Juros do cartão de crédito e cheque especial batem recorde histórico, alerta BC

Fernando Garcel


Segundo informações do Banco Central, os juros médios cobrados pelos bancos em operações com cartão de crédito e cheque especial avançaram e bateram um recorde histórico em maio deste ano.

Os dados divulgados nesta segunda-feira (27) revelam que os juros cobrados no cheque especial subiram de 308,7% para 311,3% ao ano, a maior taxa desde julho de 1994. Só neste ano, a raxa subiu 24,3% e, nos últimos 12 meses, 79,3%. Com o cartão de crédito a situação não é muito diferente, o juros do rotativo, acionado quando o cliente não faz o pagamento do valor total da fatura, subiu de 452,4% para 471,3% ao ano, a modalidade de crédito mais cara no mercado.
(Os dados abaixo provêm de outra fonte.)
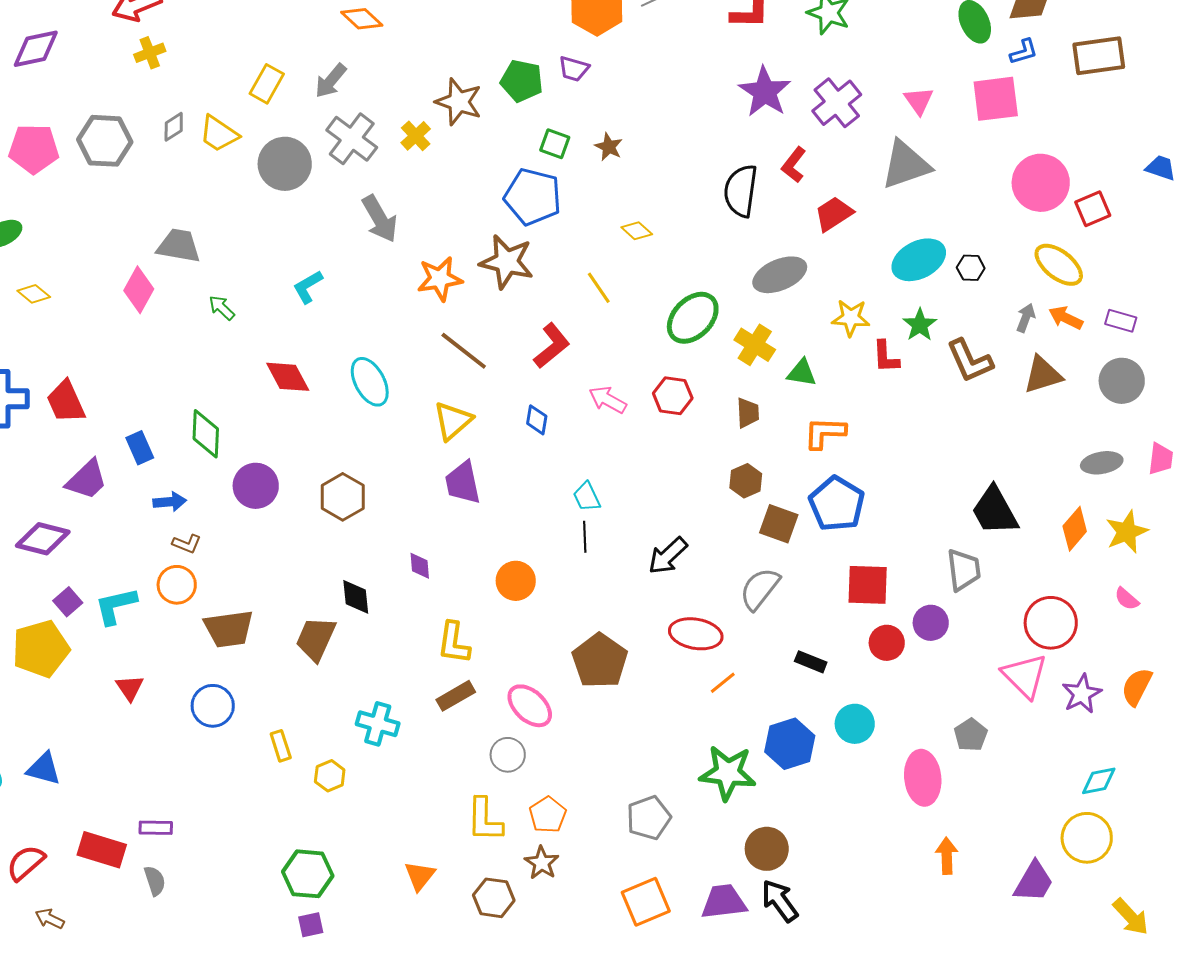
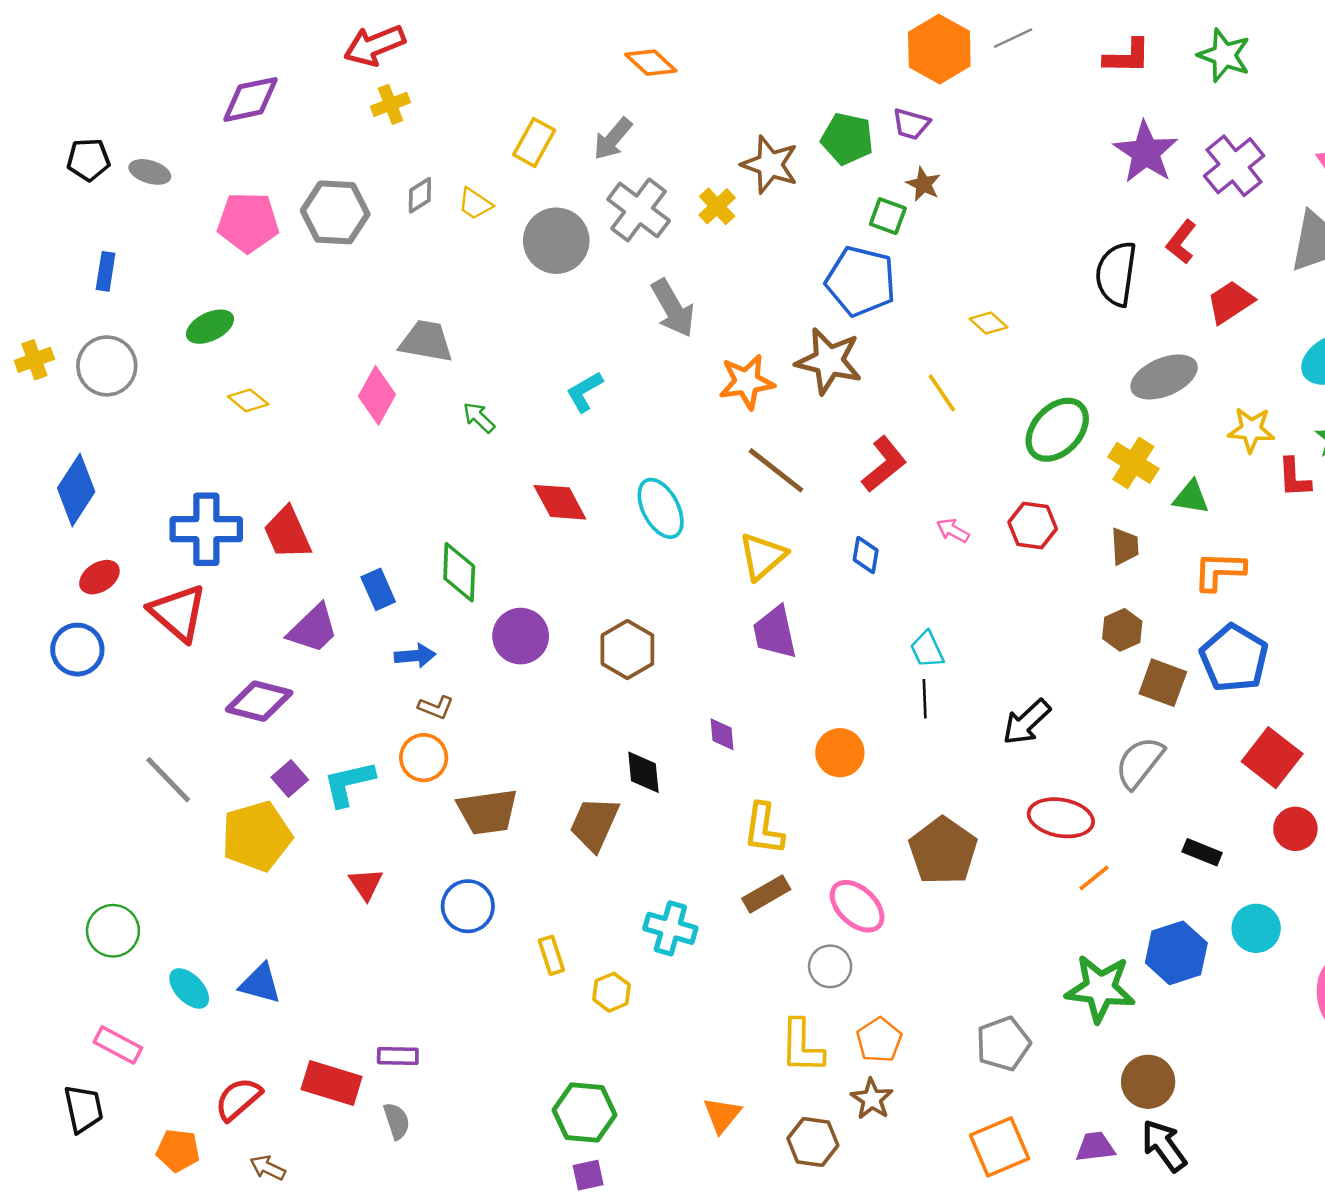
yellow trapezoid: (219, 134) -> (475, 204), size x0.7
brown star: (609, 147) -> (923, 184), moved
pink arrow: (608, 400) -> (953, 530), size x0.7
red square: (868, 585) -> (1272, 758), turned 36
purple trapezoid: (724, 902) -> (1095, 1147), size x0.7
Em outras operações de crédito para pessoa física, a taxa média de juros cobradas pelos bancos somou 129,9% ao ano em maio, contra 130,8% em abril. Apesar da queda de 0,9%, as taxas mantém um acúmulo de 12,2% no último ano.

A taxa média das compras parceladas com juros, do parcelamento da fatura do cartão de crédito e dos saques parcelados caiu 1,5 ponto percentual para 148,9% ao ano. A taxa do crédito pessoal, sem considerar operações consignadas (com desconto das prestações em folha de pagamento), caiu 0,9 ponto percentual para 129,9% ao ano. A taxa do crédito consignado caiu 0,1 ponto percentual para 29,6% ao ano.

A taxa média de juros cobrada das famílias subiu 0,7 ponto percentual para 71,7% ao ano. A inadimplência do crédito, considerados atrasos acima de 90 dias, para pessoas físicas subiu 0,1 ponto percentual para 6,3%. No caso das empresas, a taxa de inadimplência subiu 0,3 ponto percentual para 5,4%. A taxa média de juros cobrada das pessoas jurídicas caiu 0,5 ponto percentual para 30,6% ao ano.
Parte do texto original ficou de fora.